At the August 13 meeting, seven of the twelve current members participated in the teleconference. These seven THLPSSC members voted unanimously to accept the repair provisions, provided OPS consider the changes and comments discussed during the teleconference.
The following is a list of the changes and comments that the THLPSSC asked OPS to consider:
- Reevaluate and relax the 60-day repair schedule for dents on the top of the pipe.
- Allow mitigative measures, other than repair.
- The provisions assume the use of in-line-inspection technology to identify defects although the rule allows both hydrostatic testing and other technologies for the integrity assessments.
- Provide that discovery of a defect occurs when an engineering analysis of the assessment results is completed.
- Let the section reflect that some internal inspection assessment results cannot be analyzed as quickly as others. For example, it typically takes a year following completion of the assessment to receive final results from a crack detection tool.
- Delete the section on other conditions requiring repair or move it to Appendix C as guidance material.
We discuss below all changes made to § 195.452(h) in response to the THLPSSC and other commenters.
Comments on Section 195.452(h)
On December 1, 2000, OPS issued a final rule addressing pipeline integrity management in high consequence areas for operators owning or operating 500 or more miles of hazardous liquid or carbon dioxide pipeline (65 FR 75378) (The Integrity Management Rule.) This rule included provisions addressing the repair of conditions found during an integrity assessment.
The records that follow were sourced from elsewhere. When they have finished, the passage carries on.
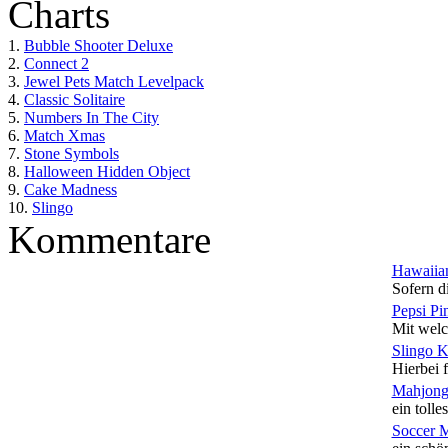
Charts
1.
Bubble Shooter Deluxe
2.
Connect 2
3.
Jewel Pets Match Levelpack
4.
Classic Solitaire
5.
Numbers In The City
6.
Match Xmas
7.
Stone Symbols
8.
Halloween Hidden Object
9.
Cake Madness
10.
Slingo
Kommentare
Hawaiian
Sofern di
Pepsi Pi
Mit welc
Slingo 
Hierbei f
Mahjong
ein tolles
Soccer 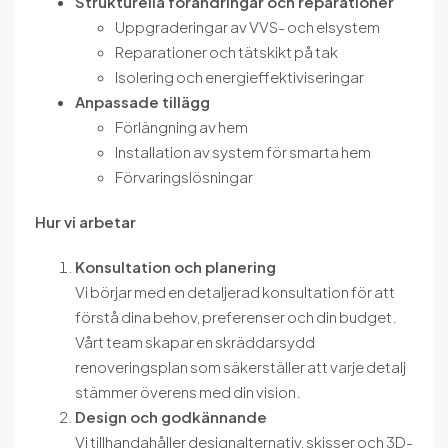
Strukturella förändringar och reparationer
Uppgraderingar av VVS- och elsystem
Reparationer och tätskikt på tak
Isolering och energieffektiviseringar
Anpassade tillägg
Förlängning av hem
Installation av system för smarta hem
Förvaringslösningar
Hur vi arbetar
Konsultation och planering
Vi börjar med en detaljerad konsultation för att
förstå dina behov, preferenser och din budget.
Vårt team skapar en skräddarsydd
renoveringsplan som säkerställer att varje detalj
stämmer överens med din vision.
Design och godkännande
Vi tillhandahåller designalternativ, skisser och 3D-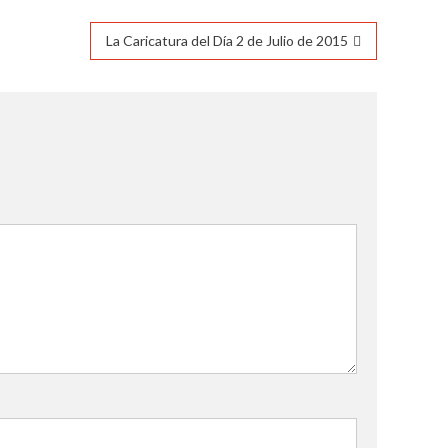
La Caricatura del Día 2 de Julio de 2015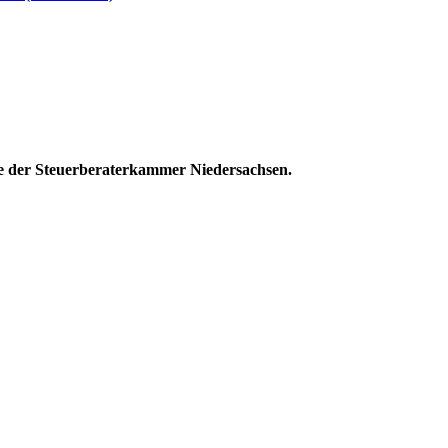
e der Steuerberaterkammer Niedersachsen.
The provisions were found in paragraph (h) of section 195.452, under the title “What actions must be taken to address integrity Start Printed Page 1652issues.” However, because the repair provisions in the Integrity Management rule were substantially different from what we initially proposed in the notice of proposed rulemaking, we requested comment on the provisions. All other provisions of the Integrity Management rule were final and became effective May 29, 2001.
We received comments from the following six sources:
—One trade association with members affected by this rulemaking:
American Petroleum Association (API)
—Three individual liquid pipeline operators:
Chevron Pipe Line Company
Colonial Pipeline Company
—One operator not directly affected by this rulemaking:
Enron Transportation Services Company (natural gas transmission)
—One Engineering company:
SEFBO Pipeline Bridge, Inc.
SEFBO did not comment directly on the repair provisions but expressed its support for pipeline integrity management programs and stressed the importance of considering safety issues relating to the support structures used by pipelines to cross high consequence and other sensitive areas.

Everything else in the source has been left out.